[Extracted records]
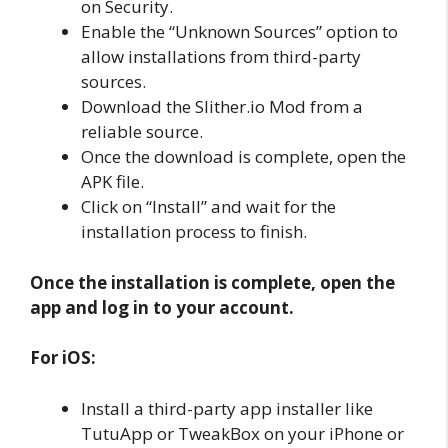
on Security.
Enable the “Unknown Sources” option to
allow installations from third-party
sources.
Download the Slither.io Mod from a
reliable source.
Once the download is complete, open the
APK file.
Click on “Install” and wait for the
installation process to finish.
Once the installation is complete, open the
app and log in to your account.
For iOS:
Install a third-party app installer like
TutuApp or TweakBox on your iPhone or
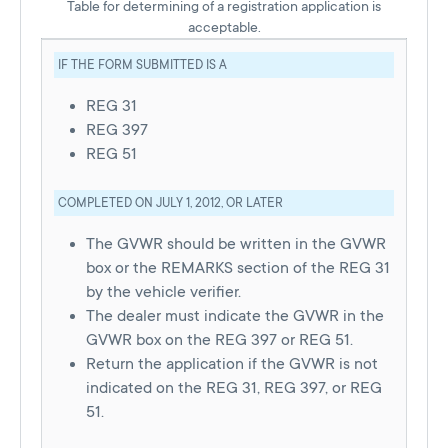
Table for determining of a registration application is
acceptable.
IF THE FORM SUBMITTED IS A
REG 31
REG 397
REG 51
COMPLETED ON JULY 1, 2012, OR LATER
The GVWR should be written in the GVWR
box or the REMARKS section of the REG 31
by the vehicle verifier.
The dealer must indicate the GVWR in the
GVWR box on the REG 397 or REG 51.
Return the application if the GVWR is not
indicated on the REG 31, REG 397, or REG
51.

> _WHAT YOU ARE ASKED TO DO_:
Nothing from before the line containing "Return the application if the GVWR is not" should appear; copy that line and each one after it through the last line of the entries, exactly.

> _TASK RESULT_:
Return the application if the GVWR is not
indicated on the REG 31, REG 397, or REG
51.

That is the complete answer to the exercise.